# Santa Rosa Sound 7/11 Trip



## bowdiddly (Jan 6, 2010)

The weather and tide lined up for a change and I decided to give it a shot in Santa Rosa Sound. Took a church friend who just moved south from Minnesota and had never heard of floundering.
It was a beautiful night and we got on the water about 2am and the water was pretty clear in most areas. It didn't take long before we started seeing fish but they were small. Ended up seeing about 15 undersized fish and managed to gig 5 keepers between 15-19" by daylight. I pointed out three of the five to my friend so he could gig them. It was great to see the look on his face each time. The Lord provided a clear night, clear water and some great fish.

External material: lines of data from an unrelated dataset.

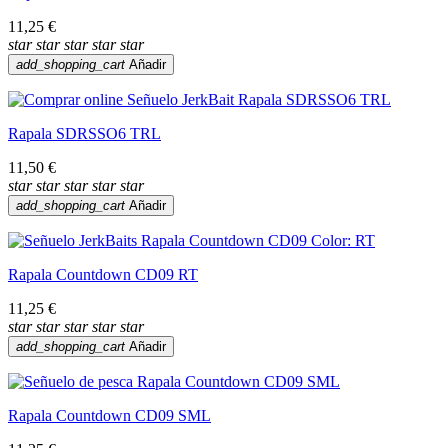
11,25 €
star
star
star
star
star
add_shopping_cart
Añadir
Rapala SDRSSO6 TRL
11,50 €
star
star
star
star
star
add_shopping_cart
Añadir
Rapala Countdown CD09 RT
11,25 €
star
star
star
star
star
add_shopping_cart
Añadir
Rapala Countdown CD09 SML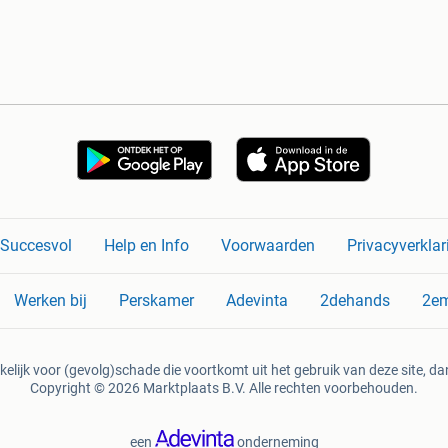
n Succesvol
Help en Info
Voorwaarden
Privacyverklar
Werken bij
Perskamer
Adevinta
2dehands
2e
kelijk voor (gevolg)schade die voortkomt uit het gebruik van deze site, dan
Copyright © 2026 Marktplaats B.V. Alle rechten voorbehouden.
een
onderneming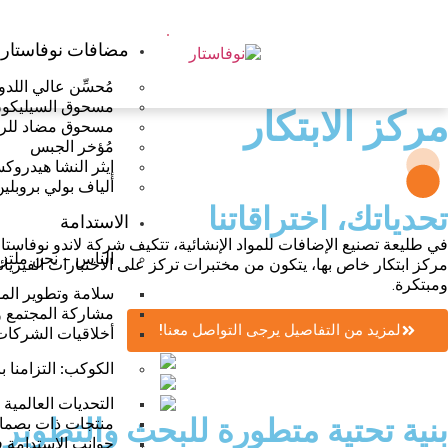
مضافات نوفاستار
مُحسِّن عالي اللدون
مسحوق السيليكون ال
مركز الابتكار
مسحوق مضاد للر
مُؤخر الجبس
إيثر النشا هيدروكسي 
ألياف بولي بروبلين (P
تحدياتك، اختراقاتنا
الاستدامة
في طليعة تصنيع الإضافات للمواد الإنشائية، تتكيف شركة لاندو نوفاستا
الناس – نحن ملتزم
مركز ابتكار خاص بها، يتكون من مختبرات تركز على الاختبارات الفيزيائية
ومبتكرة.
سلامة وتطوير الم
مشاركة المجتمع و
لمزيد من التفاصيل يرجى التواصل معنا!
أخلاقيات الشركات
الكوكب: التزامنا 
التحديات العالمية
بنية تحتية متطورة للبحث والتطوير 
منتجات ذات بصمات
جوانب الاستدامة ف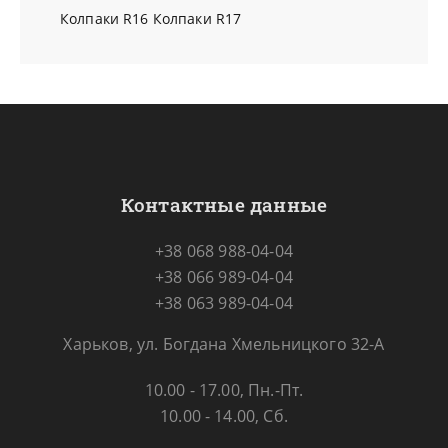
Колпаки R16
Колпаки R17
Контактные данные
+38 068 988-04-04
+38 066 989-04-04
+38 063 989-04-04
Харьков, ул. Богдана Хмельницкого 32-А
10.00 - 17.00, Пн.-Пт.
10.00 - 14.00, Сб.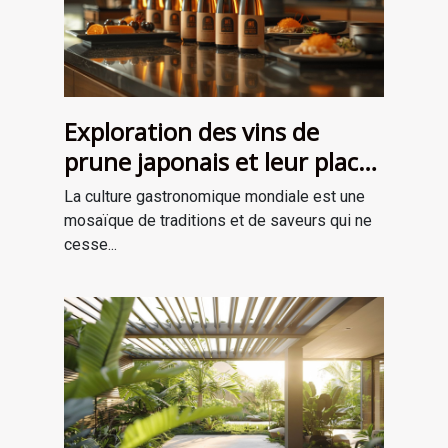
Exploration des vins de
prune japonais et leur place
dans la gastronomie
La culture gastronomique mondiale est une
moderne
mosaïque de traditions et de saveurs qui ne
cesse...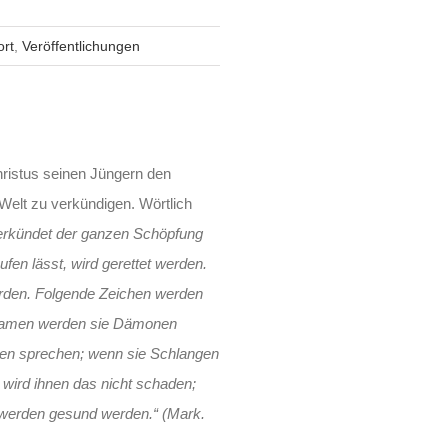
ort
,
Veröffentlichungen
istus seinen Jüngern den
Welt zu verkündigen. Wörtlich
verkündet der ganzen Schöpfung
fen lässt, wird gerettet werden.
werden. Folgende Zeichen werden
m Namen werden sie Dämonen
hen sprechen; wenn sie Schlangen
, wird ihnen das nicht schaden;
 werden gesund werden.“ (Mark.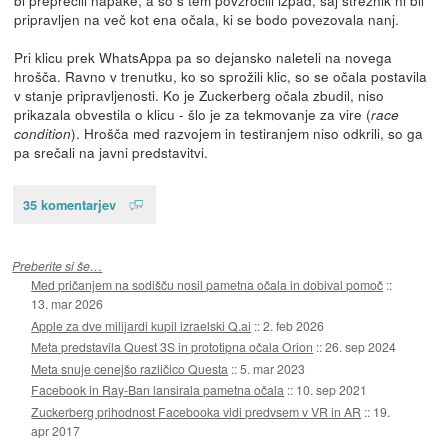
bi preprečili napake, a so s tem povzročili izpad, saj strežnik ni bil
pripravljen na več kot ena očala, ki se bodo povezovala nanj.
Pri klicu prek WhatsAppa pa so dejansko naleteli na novega
hrošča. Ravno v trenutku, ko so sprožili klic, so se očala postavila
v stanje pripravljenosti. Ko je Zuckerberg očala zbudil, niso
prikazala obvestila o klicu - šlo je za tekmovanje za vire (
race
). Hrošča med razvojem in testiranjem niso odkrili, so ga
condition
pa srečali na javni predstavitvi.
35 komentarjev
Preberite si še…
Med pričanjem na sodišču nosil pametna očala in dobival pomoč
::
13. mar 2026
Apple za dve milijardi kupil izraelski Q.ai
::
2. feb 2026
Meta predstavila Quest 3S in prototipna očala Orion
::
26. sep 2024
Meta snuje cenejšo različico Questa
::
5. mar 2023
Facebook in Ray-Ban lansirala pametna očala
::
10. sep 2021
Zuckerberg prihodnost Facebooka vidi predvsem v VR in AR
::
19.
apr 2017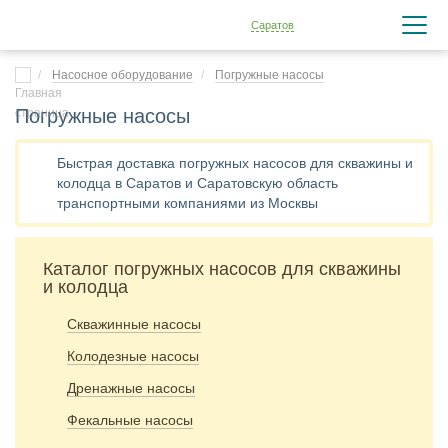
Саратов
Насосное оборудование
Погружные насосы
Погружные насосы
Быстрая доставка погружных насосов для скважины и
колодца в Саратов и Саратовскую область
транспортными компаниями из Москвы
Каталог погружных насосов для скважины
и колодца
Скважинные насосы
Колодезные насосы
Дренажные насосы
Фекальные насосы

I thank him everyday to be able to live in such a beautiful part of our great country.


----------



## Night Wing (May 16, 2011)

Nice looking keeper flounder. 

I'm sure your Minnesota friend enjoyed his first ever gigging trip.


----------



## TJ Hooker (May 22, 2011)

Makes me hungry, just thinking about them.


----------



## OLDBOB (Jan 27, 2013)

Terrific! It's always fun to show a newcomer what it's all about.


----------



## DAWGONIT (Jan 16, 2009)

pretty work & great eats IMHO.
gig 'em up.


----------